Over 12 months, participants lost 7.3 ± 0.2 kg (p < 0.001) and experienced a 101 ± 12 kcal/d RMR reduction (-7.6%, p < 0.001). On average, 60% of the total RMR reduction was explained by energy-expending tissue losses, while 40% was attributed to metabolic adaptations. Adipose tissue loss (7.2 ± 3.0 kg) showed a positive association with both RMR reduction (r = 0.42, p < 0.001) and metabolic adaptations (r = 0.31, p < 0.001). In contrast, skeletal muscle mass loss (1.0 ± 0.7 kg) was not significantly related to RMR changes (r = 0.14, p = 0.16). Metabolic adaptations were correlated with declines in leptin (r = 0.27, p < 0.01), T3 (r = 0.19, p < 0.05), and insulin (r = 0.25, p < 0.05). Analysis stratified by quartiles of skeletal muscle and adipose tissue loss further reinforced the stronger association between adipose tissue loss and RMR reduction and metabolic adaptations. In individuals with the greatest adipose tissue loss, adipose tissue loss accounted for 31.3% of RMR reduction, while other tissue losses accounted for another 18.3%, totaling 49.6%.

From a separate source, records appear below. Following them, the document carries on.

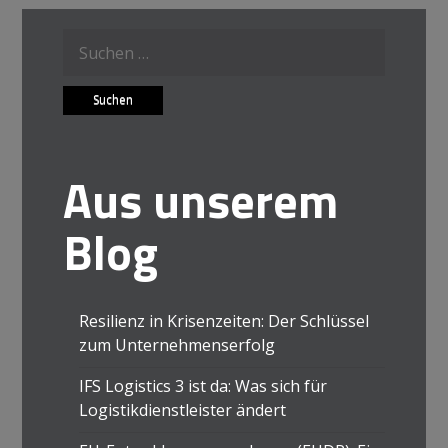
Suche
nach:
Aus unserem
Blog
Resilienz in Krisenzeiten: Der Schlüssel
zum Unternehmenserfolg
IFS Logistics 3 ist da: Was sich für
Logistikdienstleister ändert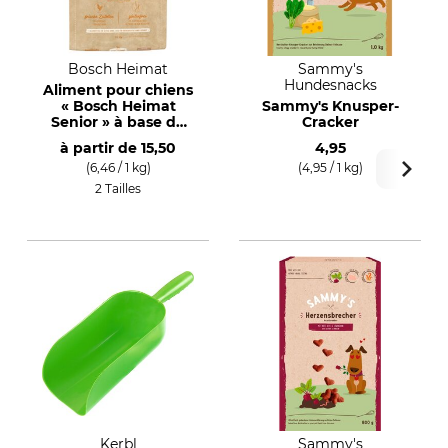
Bosch Heimat
Sammy's
Hundesnacks
Aliment pour chiens
« Bosch Heimat
Sammy's Knusper-
Senior » à base de
Cracker
poulet avec label
à partir de
15,50
4,95
allemand Tierwohl
(6,46 / 1 kg)
(4,95 / 1 kg)
2 Tailles
Kerbl
Sammy's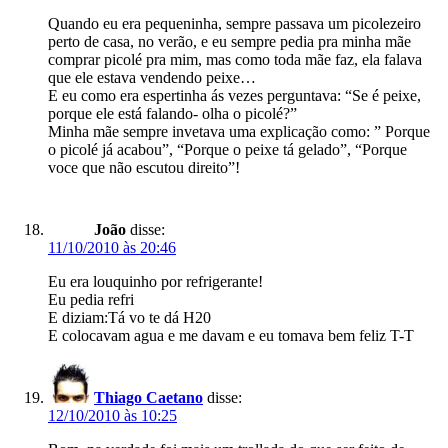
Quando eu era pequeninha, sempre passava um picolezeiro
perto de casa, no verão, e eu sempre pedia pra minha mãe
comprar picolé pra mim, mas como toda mãe faz, ela falava
que ele estava vendendo peixe…
E eu como era espertinha ás vezes perguntava: “Se é peixe,
porque ele está falando- olha o picolé?”
Minha mãe sempre invetava uma explicação como: ” Porque
o picolé já acabou”, “Porque o peixe tá gelado”, “Porque
voce que não escutou direito”!
João
disse:
11/10/2010 às 20:46
Eu era louquinho por refrigerante!
Eu pedia refri
E diziam:Tá vo te dá H20
E colocavam agua e me davam e eu tomava bem feliz T-T
Thiago Caetano
disse:
12/10/2010 às 10:25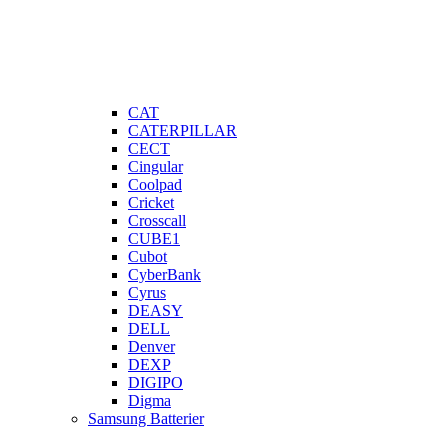
CAT
CATERPILLAR
CECT
Cingular
Coolpad
Cricket
Crosscall
CUBE1
Cubot
CyberBank
Cyrus
DEASY
DELL
Denver
DEXP
DIGIPO
Digma
Samsung Batterier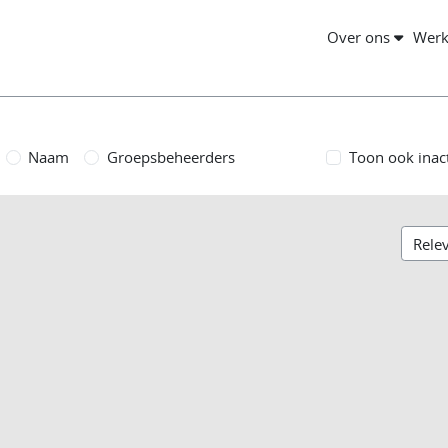
Over ons
Werk
Naam
Groepsbeheerders
Toon ook inac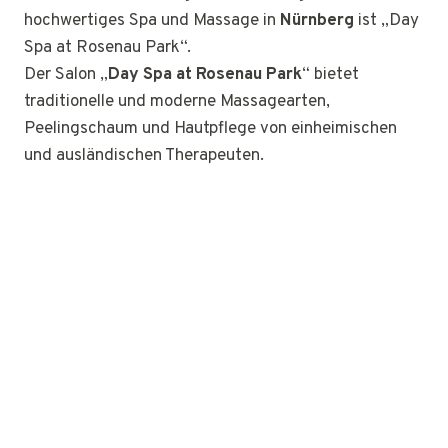
hochwertiges Spa und Massage in
Nürnberg
ist „Day
Spa at Rosenau Park“.
Der Salon „
Day Spa at Rosenau Park
“ bietet
traditionelle und moderne Massagearten,
Peelingschaum und Hautpflege von einheimischen
und ausländischen Therapeuten.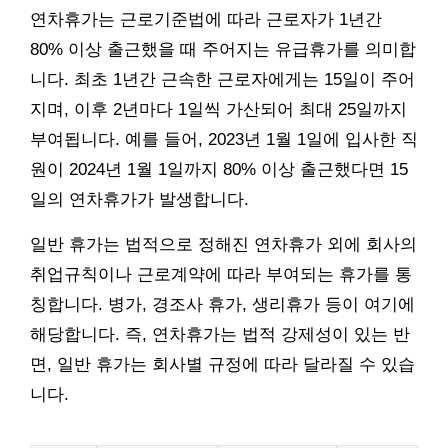
연차휴가는 근로기준법에 따라 근로자가 1년간
80% 이상 출근했을 때 주어지는 유급휴가를 의미합
니다. 최초 1년간 근속한 근로자에게는 15일이 주어
지며, 이후 2년마다 1일씩 가산되어 최대 25일까지
부여됩니다. 예를 들어, 2023년 1월 1일에 입사한 직
원이 2024년 1월 1일까지 80% 이상 출근했다면 15
일의 연차휴가가 발생합니다.
일반 휴가는 법적으로 정해진 연차휴가 외에 회사의
취업규칙이나 근로계약에 따라 부여되는 휴가를 통
칭합니다. 병가, 경조사 휴가, 생리휴가 등이 여기에
해당합니다. 즉, 연차휴가는 법적 강제성이 있는 반
면, 일반 휴가는 회사별 규정에 따라 달라질 수 있습
니다.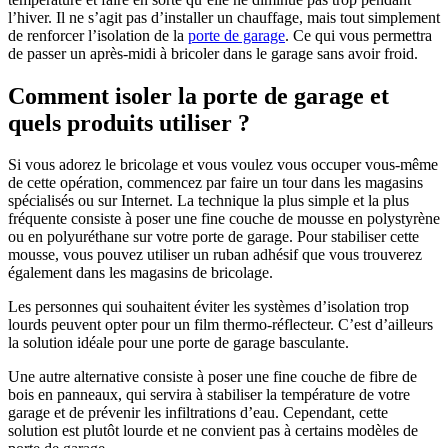
l’hiver. Il ne s’agit pas d’installer un chauffage, mais tout simplement
de renforcer l’isolation de la
porte de garage
. Ce qui vous permettra
de passer un après-midi à bricoler dans le garage sans avoir froid.
Comment isoler la porte de garage et
quels produits utiliser ?
Si vous adorez le bricolage et vous voulez vous occuper vous-même
de cette opération, commencez par faire un tour dans les magasins
spécialisés ou sur Internet. La technique la plus simple et la plus
fréquente consiste à poser une fine couche de mousse en polystyrène
ou en polyuréthane sur votre porte de garage. Pour stabiliser cette
mousse, vous pouvez utiliser un ruban adhésif que vous trouverez
également dans les magasins de bricolage.
Les personnes qui souhaitent éviter les systèmes d’isolation trop
lourds peuvent opter pour un film thermo-réflecteur. C’est d’ailleurs
la solution idéale pour une porte de garage basculante.
Une autre alternative consiste à poser une fine couche de fibre de
bois en panneaux, qui servira à stabiliser la température de votre
garage et de prévenir les infiltrations d’eau. Cependant, cette
solution est plutôt lourde et ne convient pas à certains modèles de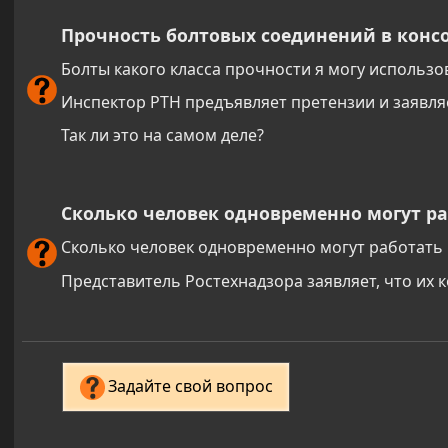
Прочность болтовых соединений в конс
Болты какого класса прочности я могу использо
Инспектор РТН предъявляет претензии и заявляе
Так ли это на самом деле?
Сколько человек одновременно могут ра
Сколько человек одновременно могут работать 
Представитель Ростехнадзора заявляет, что их 
Задайте свой вопрос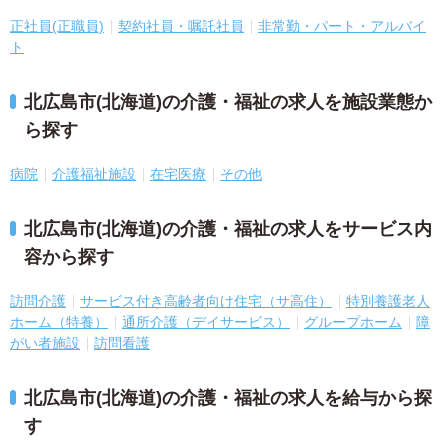
正社員(正職員)
契約社員・嘱託社員
非常勤・パート・アルバイ
ト
北広島市(北海道)の介護・福祉の求人を施設業態か
ら探す
病院
介護福祉施設
在宅医療
その他
北広島市(北海道)の介護・福祉の求人をサービス内
容から探す
訪問介護
サービス付き高齢者向け住宅（サ高住）
特別養護老人
ホーム（特養）
通所介護（デイサービス）
グループホーム
障
がい者施設
訪問看護
北広島市(北海道)の介護・福祉の求人を給与から探
す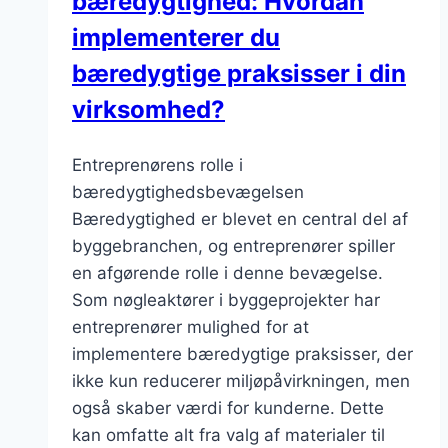
bæredygtighed: Hvordan
implementerer du
bæredygtige praksisser i din
virksomhed?
Entreprenørens rolle i
bæredygtighedsbevægelsen
Bæredygtighed er blevet en central del af
byggebranchen, og entreprenører spiller
en afgørende rolle i denne bevægelse.
Som nøgleaktører i byggeprojekter har
entreprenører mulighed for at
implementere bæredygtige praksisser, der
ikke kun reducerer miljøpåvirkningen, men
også skaber værdi for kunderne. Dette
kan omfatte alt fra valg af materialer til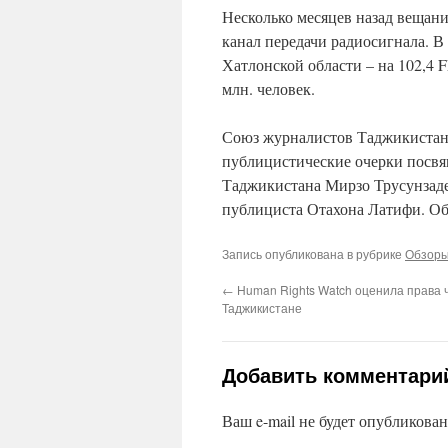
Несколько месяцев назад вещани
канал передачи радиосигнала. В
Хатлонской области – на 102,4 
млн. человек.
Союз журналистов Таджикистана
публицистические очерки посвя
Таджикистана Мирзо Трусунзаде,
публициста Отахона Латифи. Об 
Запись опубликована в рубрике
Обзоры
←
Human Rights Watch оценила права 
Таджикистане
Добавить комментари
Ваш e-mail не будет опубликован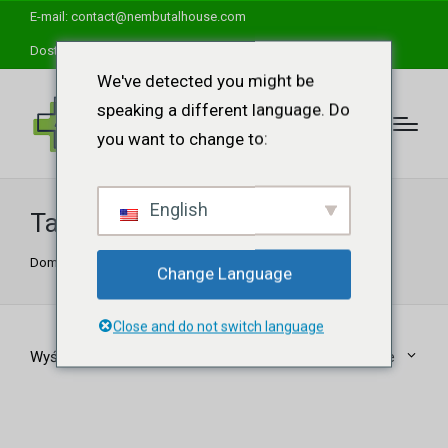
E-mail:
contact@nembutalhouse.com
Dostępna całodobowa pomoc techniczna
We've detected you might be
speaking a different language. Do
you want to change to:
English
Tanie proszki 3cmc
Dom
"
Tanie proszki 3cmc
Change Language
Close and do not switch language
Wyświetlanie jednego wyniku
Domyślne sortowanie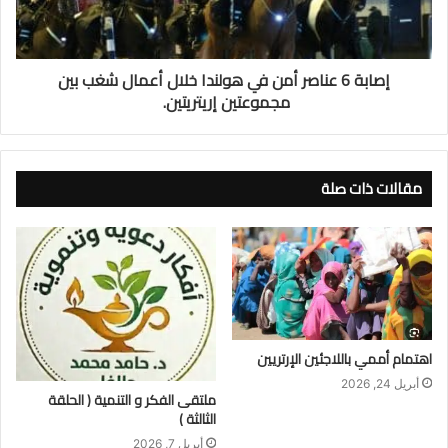
إصابة 6 عناصر أمن في هولندا خلال أعمال شغب بين
مجموعتين إريتريتين.
مقالات ذات صلة
اهتمام أممي باللاجئين الإرتريين
أبريل 24, 2026
ملتقى الفكر و التنمية ( الحلقة
الثالثة )
أبريل 7, 2026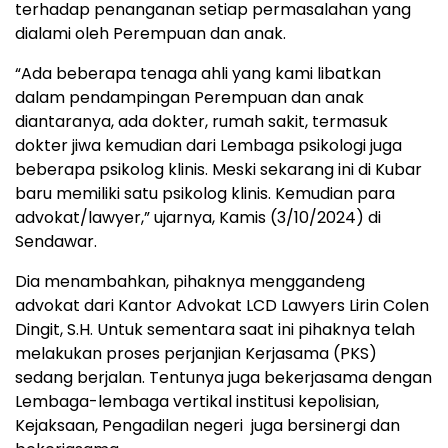
terhadap penanganan setiap permasalahan yang
dialami oleh Perempuan dan anak.
“Ada beberapa tenaga ahli yang kami libatkan
dalam pendampingan Perempuan dan anak
diantaranya, ada dokter, rumah sakit, termasuk
dokter jiwa kemudian dari Lembaga psikologi juga
beberapa psikolog klinis. Meski sekarang ini di Kubar
baru memiliki satu psikolog klinis. Kemudian para
advokat/lawyer,” ujarnya, Kamis (3/10/2024) di
Sendawar.
Dia menambahkan, pihaknya menggandeng
advokat dari Kantor Advokat LCD Lawyers Lirin Colen
Dingit, S.H. Untuk sementara saat ini pihaknya telah
melakukan proses perjanjian Kerjasama (PKS)
sedang berjalan. Tentunya juga bekerjasama dengan
Lembaga-lembaga vertikal institusi kepolisian,
Kejaksaan, Pengadilan negeri juga bersinergi dan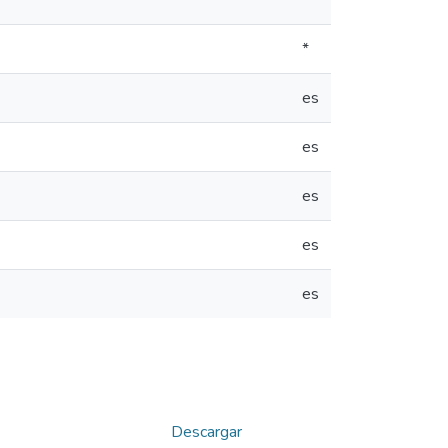
*
*
es
es
es
es
es
Descargar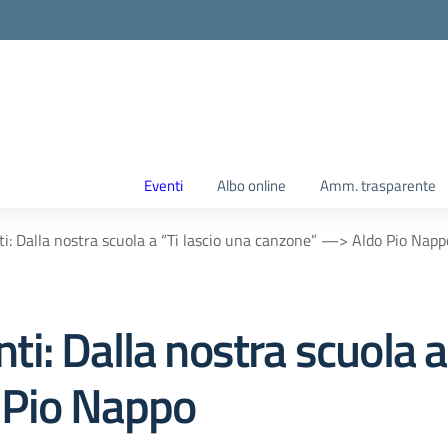
Eventi
Albo online
Amm. trasparente
nti: Dalla nostra scuola a “Ti lascio una canzone” —> Aldo Pio Napp
nti: Dalla nostra scuola a
 Pio Nappo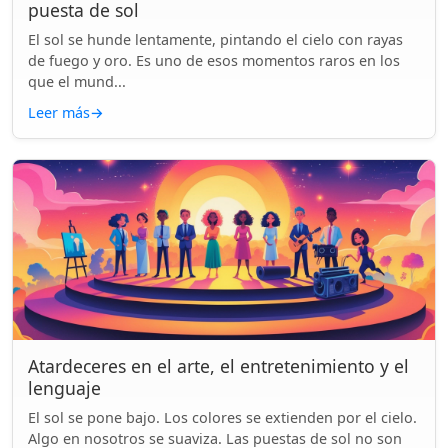
puesta de sol
El sol se hunde lentamente, pintando el cielo con rayas
de fuego y oro. Es uno de esos momentos raros en los
que el mund...
Leer más
→
Atardeceres en el arte, el entretenimiento y el
lenguaje
El sol se pone bajo. Los colores se extienden por el cielo.
Algo en nosotros se suaviza. Las puestas de sol no son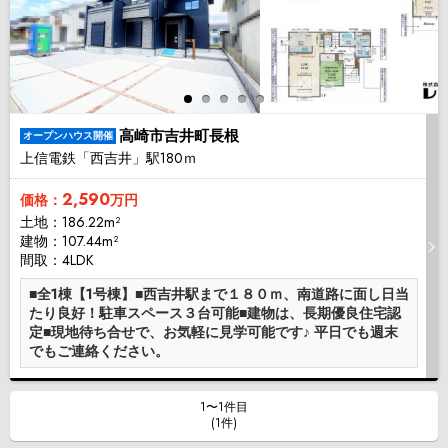
高崎市吉井町長根
オープンハウス開催
上信電鉄「西吉井」駅180ｍ
2,590
価格：
万円
土地：186.22m²
建物：107.44m²
間取：4LDK
■全1棟【1号棟】■西吉井駅まで１８０ｍ、南道路に面し日当
たり良好！駐車スペース３台可能■建物は、長期優良住宅認
定■現地待ち合せで、お気軽に見学可能です♪ 平日でも週末
でもご連絡ください。
1〜1件目
(1件)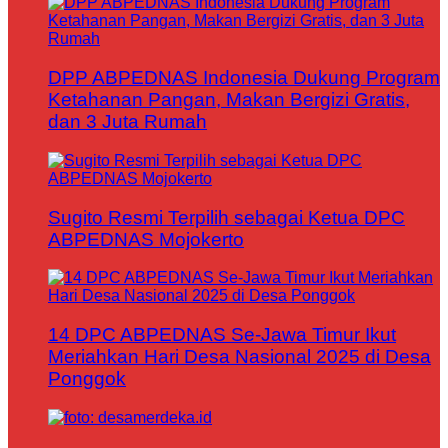
DPP ABPEDNAS Indonesia Dukung Program
Ketahanan Pangan, Makan Bergizi Gratis,
dan 3 Juta Rumah
Sugito Resmi Terpilih sebagai Ketua DPC
ABPEDNAS Mojokerto
14 DPC ABPEDNAS Se-Jawa Timur Ikut
Meriahkan Hari Desa Nasional 2025 di Desa
Ponggok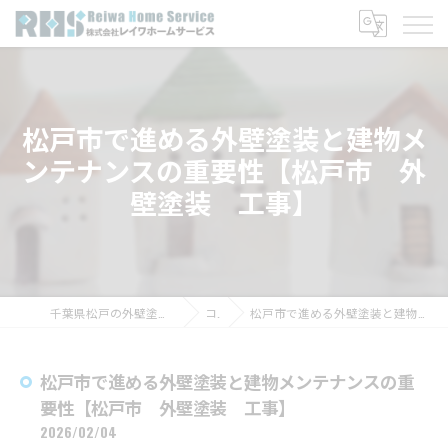
松戸市で進める外壁塗装と建物メ
ンテナンスの重要性【松戸市 外
壁塗装 工事】
千葉県松戸の外壁塗装なら株式会社レイワホームサービス
コラム
松戸市で進める外壁塗装と建物メンテナンスの重要性【松戸市 外壁塗装 工事】
松戸市で進める外壁塗装と建物メンテナンスの重
要性【松戸市 外壁塗装 工事】
2026/02/04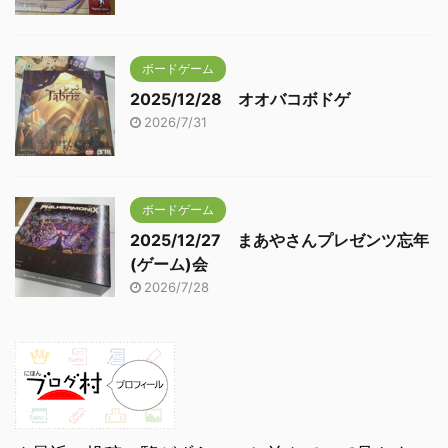
ボードゲーム
2025/12/28 オオバコボドゲ
2026/7/31
ボードゲーム
2025/12/27 まあやさんプレゼンツ忘年
(ゲーム)会
2026/7/28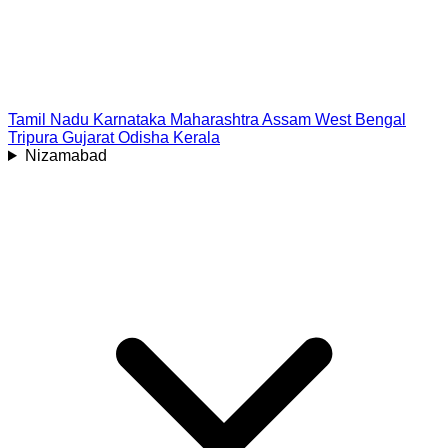
Tamil Nadu
Karnataka
Maharashtra
Assam
West Bengal
Tripura
Gujarat
Odisha
Kerala
Nizamabad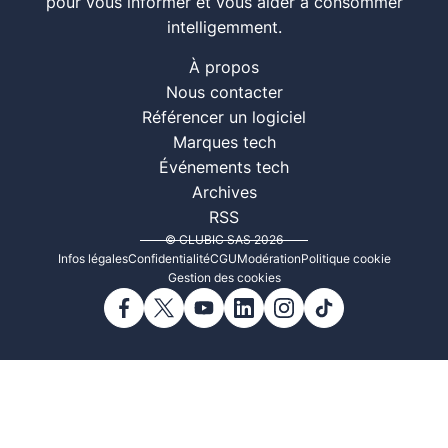
pour vous informer et vous aider à consommer
intelligemment.
À propos
Nous contacter
Référencer un logiciel
Marques tech
Événements tech
Archives
RSS
© CLUBIC SAS 2026
Infos légales
Confidentialité
CGU
Modération
Politique cookie
Gestion des cookies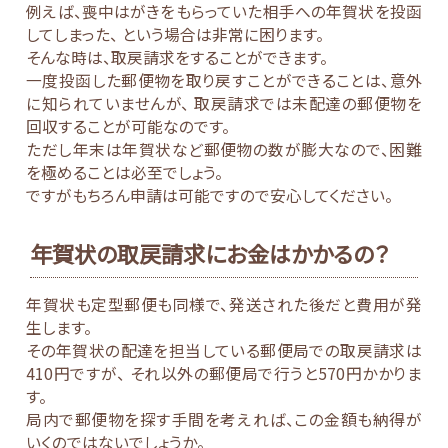
例えば、喪中はがきをもらっていた相手への年賀状を投函
してしまった、 という場合は非常に困ります。
そんな時は、取戻請求をすることができます。
一度投函した郵便物を取り戻すことができることは、意外
に知られていませんが、 取戻請求では未配達の郵便物を
回収することが可能なのです。
ただし年末は年賀状など郵便物の数が膨大なので、困難
を極めることは必至でしょう。
ですがもちろん申請は可能ですので安心してください。
年賀状の取戻請求にお金はかかるの？
年賀状も定型郵便も同様で、発送された後だと費用が発
生します。
その年賀状の配達を担当している郵便局での取戻請求は
410円ですが、 それ以外の郵便局で行うと570円かかりま
す。
局内で郵便物を探す手間を考えれば、この金額も納得が
いくのではないでしょうか。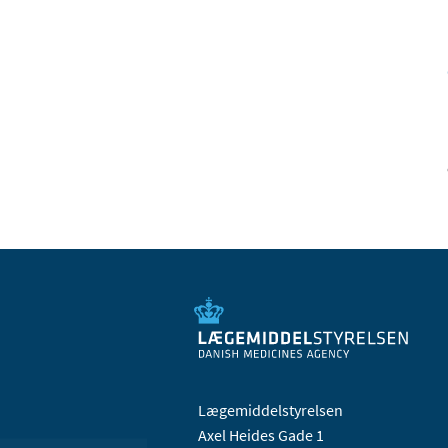
Lægemiddelstyrelsen
Axel Heides Gade 1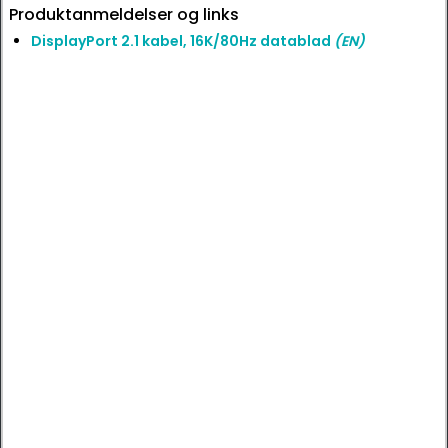
Produktanmeldelser og links
DisplayPort 2.1 kabel, 16K/80Hz datablad
(EN)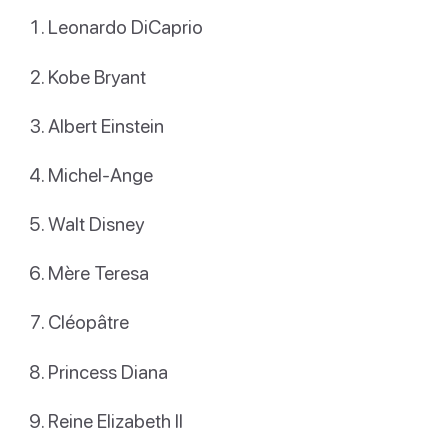
Leonardo DiCaprio
Kobe Bryant
Albert Einstein
Michel-Ange
Walt Disney
Mère Teresa
Cléopâtre
Princess Diana
Reine Elizabeth II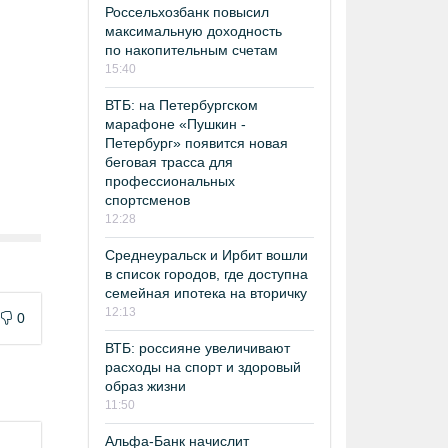
Россельхозбанк повысил
максимальную доходность
по накопительным счетам
15:40
ВТБ: на Петербургском
марафоне «Пушкин -
Петербург» появится новая
беговая трасса для
профессиональных
спортсменов
12:28
Среднеуральск и Ирбит вошли
в список городов, где доступна
семейная ипотека на вторичку
12:13
0
ВТБ: россияне увеличивают
расходы на спорт и здоровый
образ жизни
11:50
Альфа-Банк начислит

This study confirms that RMR reduction following weight loss is a complex process involving both tissue loss and metabolic adaptations. The finding that adipose tissue loss, rather than skeletal muscle loss, is more strongly associated with RMR reduction challenges conventional wisdom. The significant contribution of metabolic adaptations, coupled with their correlation with key metabolic hormones, highlights the regulatory mechanisms involved in energy expenditure reduction. The substantial interindividual variability observed in the contributions of tissue loss and metabolic adaptations emphasizes the need for personalized interventions. The study’s results align with some previous research but contrast with others that emphasize the predominant role of FFM loss in RMR reduction. This discrepancy might stem from the heterogeneous nature of FFM and the different methodologies used in previous studies.

This study demonstrates that RMR reduction after weight loss occurs through a combination of tissue loss (primarily adipose tissue) and metabolic adaptations. The variability in the contribution of these factors underscores the need for personalized strategies to address RMR reduction for effective weight management. Future research should explore the impact of preserving specific tissues or manipulating metabolic hormones on RMR and weight maintenance. Investigating more targeted interventions based on individual profiles of tissue loss and metabolic adaptations could lead to more effective weight-loss and weight-maintenance strategies.

This study utilized data from a non-obese population, limiting the generalizability of the findings to individuals with obesity. The study also did not tightly control the methods of caloric restriction employed by participants. The reliance on indirect calorimetry and DXA for measuring RMR and body composition, respectively, introduces potential limitations associated with these methodologies. Further, the study’s reliance on correlation does not establish direct causality between the identified factors.